Second-brain research engine

Most literature tools either search or summarize; this one operates a growing corpus as living infrastructure. The motivation is a "second brain" that ingests, deduplicates, annotates, and synthesizes biomedical research continuously, with as little human babysitting as possible. The pipeline that turns a paper into a reading note is deliberately frozen: its configuration (prompt version, drafter model, token budget, temperature, timeout, retry behavior) is the distilled winner of a sibling benchmarking project and is treated as an immutable black box, version-stamped onto every note so provenance is auditable.
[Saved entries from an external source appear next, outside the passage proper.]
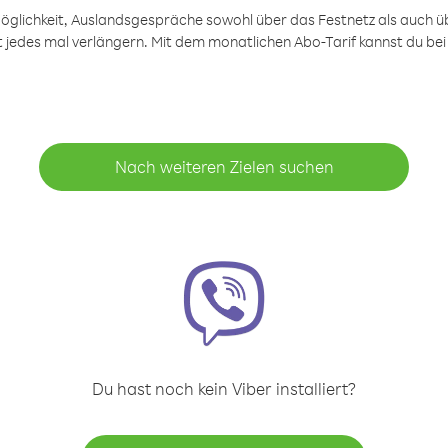
öglichkeit, Auslandsgespräche sowohl über das Festnetz als auch ü
ht jedes mal verlängern. Mit dem monatlichen Abo-Tarif kannst du bei
Nach weiteren Zielen suchen
Du hast noch kein Viber installiert?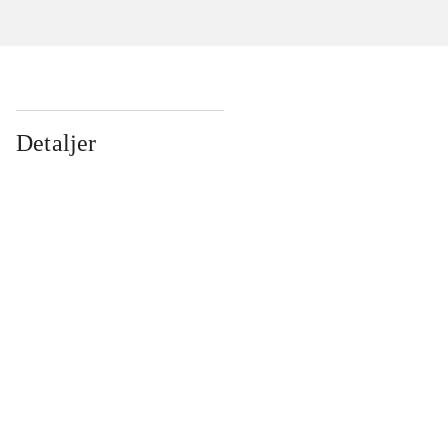
Detaljer
...
...
...
...
...
...
...
...
...
...
...
...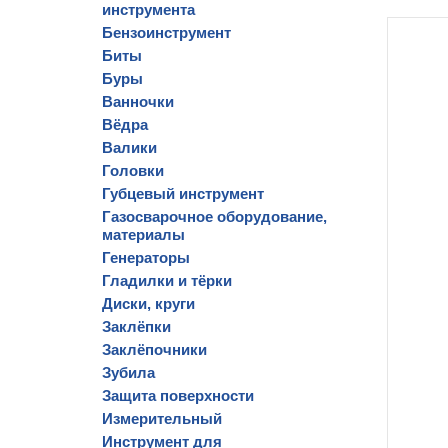
инструмента
Бензоинструмент
Биты
Буры
Ванночки
Вёдра
Валики
Головки
Губцевый инструмент
Газосварочное оборудование,
материалы
Генераторы
Гладилки и тёрки
Диски, круги
Заклёпки
Заклёпочники
Зубила
Защита поверхности
Измерительный
Инструмент для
Data flows in five stages. Snowball search gathers candidate identifiers from PubMed Central (primary), bioRxiv/medRxiv and arXiv channels, and Semantic Scholar's citing and cited graph, excluding venues on a predatory list. A first dedup layer hard-skips any paper whose DOI, PMID, or arXiv ID is already in the store; a second layer compares abstract embeddings with author and year overlap to catch near-duplicates, with explicit rules for promoting a journal version over its preprint. Surviving papers are fetched, run through the note pipeline, and posted to the store as Paper and Note nodes connected by typed edges. Embeddings are generated locally so the corpus supports semantic search and graph traversal from one backend.

What is distinctive is the synthesis cycle. Every batch of newly stored papers, an Opus-driven step pulls a thematic cluster from the store, drafts a synthesis (summary, knowledge-gap map, research question, or scoping review), then re-verifies each citation independently through the PubMed and bioRxiv interfaces. On a mismatch it edits the source note in place and records a correction audit trail, rather than silently trusting the draft. Quality problems it cannot self-correct trigger a halt notification and pause the loop until a human intervenes — a "halt, don't fudge" stance. The repository also grew beyond papers: it ingests health newsletters and news items as searchable concept nodes, drives a mindmap for live planning, and uses browser automation for sources that need it.

Honest context: this is an operational system governed by hard invariants (English-only notes, a single-GPU budget, mandatory MeSH tagging, the frozen pipeline, no public exposure) rather than a published benchmark, so its value is in workflow design and durability, not headline metrics. The note quality is bounded by the local model behind the frozen pipeline; benchmarking and prompt experimentation live in a separate sibling repository by design. It depends on the shared graph store and several external scholarly APIs, so the availability and rate limits of those services shape throughput.